Sayup-sayup terdengar tangis itu dan ketika ia memperhatikan, tangis itu terdengar dari sebuah rumah yang dirias dengan kertas-kertas dan kain berwarna, seperti biasanya kalau orang dusun mengadakan perayaan untuk suatu keperluan. Tentu saja ia merasa heran. Orang yang mengadakan perayaan, biasanya bergembira, akan tetapi mengapa dari rumah yang sedang mengadakan perayaan itu terdengar tangis yang demikian menyedihkan? Ia merasa curiga dan cepat ia melompat naik ke atas wuwungan rumah dari mana terdengar tangis itu.
Ia mengintai ke dalam sebuah kamar dan di kamar itulah melihat seorang gadis sedang menangis tersedu-sedu dan seorang wanita setengah tua yang berusaha menghiburnya.

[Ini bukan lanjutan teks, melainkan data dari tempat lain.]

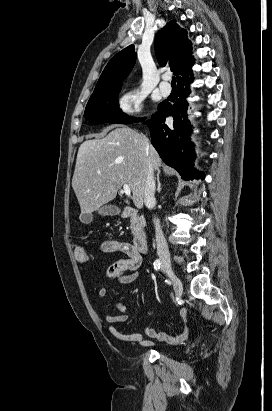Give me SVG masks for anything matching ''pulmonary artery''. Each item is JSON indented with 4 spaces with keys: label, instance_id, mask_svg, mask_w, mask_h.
I'll return each mask as SVG.
<instances>
[{
    "label": "pulmonary artery",
    "instance_id": "obj_1",
    "mask_svg": "<svg viewBox=\"0 0 272 411\" xmlns=\"http://www.w3.org/2000/svg\"><path fill=\"white\" fill-rule=\"evenodd\" d=\"M170 78L169 74L163 75V82H161L159 89L164 96H168L171 93V86L167 83V80Z\"/></svg>",
    "mask_w": 272,
    "mask_h": 411
}]
</instances>
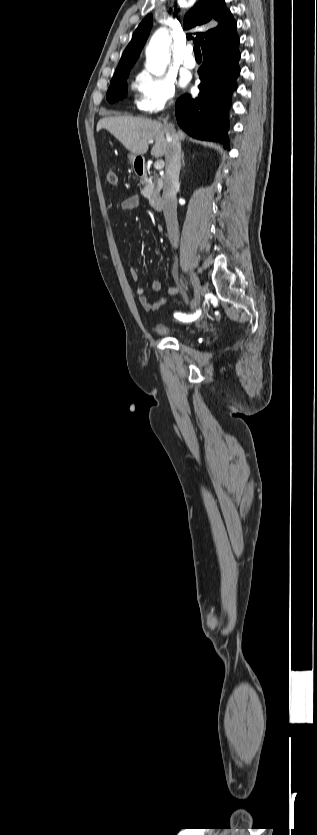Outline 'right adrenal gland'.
<instances>
[{"instance_id": "1", "label": "right adrenal gland", "mask_w": 317, "mask_h": 835, "mask_svg": "<svg viewBox=\"0 0 317 835\" xmlns=\"http://www.w3.org/2000/svg\"><path fill=\"white\" fill-rule=\"evenodd\" d=\"M182 165H183V167L185 166V162H184V154H183V153H182Z\"/></svg>"}]
</instances>
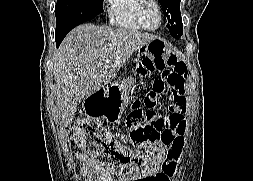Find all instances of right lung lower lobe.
<instances>
[{"instance_id": "1", "label": "right lung lower lobe", "mask_w": 253, "mask_h": 181, "mask_svg": "<svg viewBox=\"0 0 253 181\" xmlns=\"http://www.w3.org/2000/svg\"><path fill=\"white\" fill-rule=\"evenodd\" d=\"M66 34L67 33H62V34L56 35V45H57V47L60 45V43L62 42V40L66 36Z\"/></svg>"}]
</instances>
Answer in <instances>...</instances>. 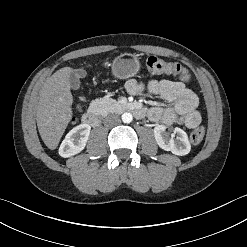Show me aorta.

"Siok Hwa, sudahlah jangan menangis. Apa yang kautangisi? Engkau akan menjadi isteri kepala dusun, walaupun hanya isteri ke tiga. Suamimu kaya raya, berpengaruh dan besar kekuasaannya. Kalau engkau sudah menjadi isterinya, apa saja yang kauinginkan akan dapat terlaksana."
Dengan terisak-isak, gadis yang bernama Siok Hwa itu merintih dan mengeluh.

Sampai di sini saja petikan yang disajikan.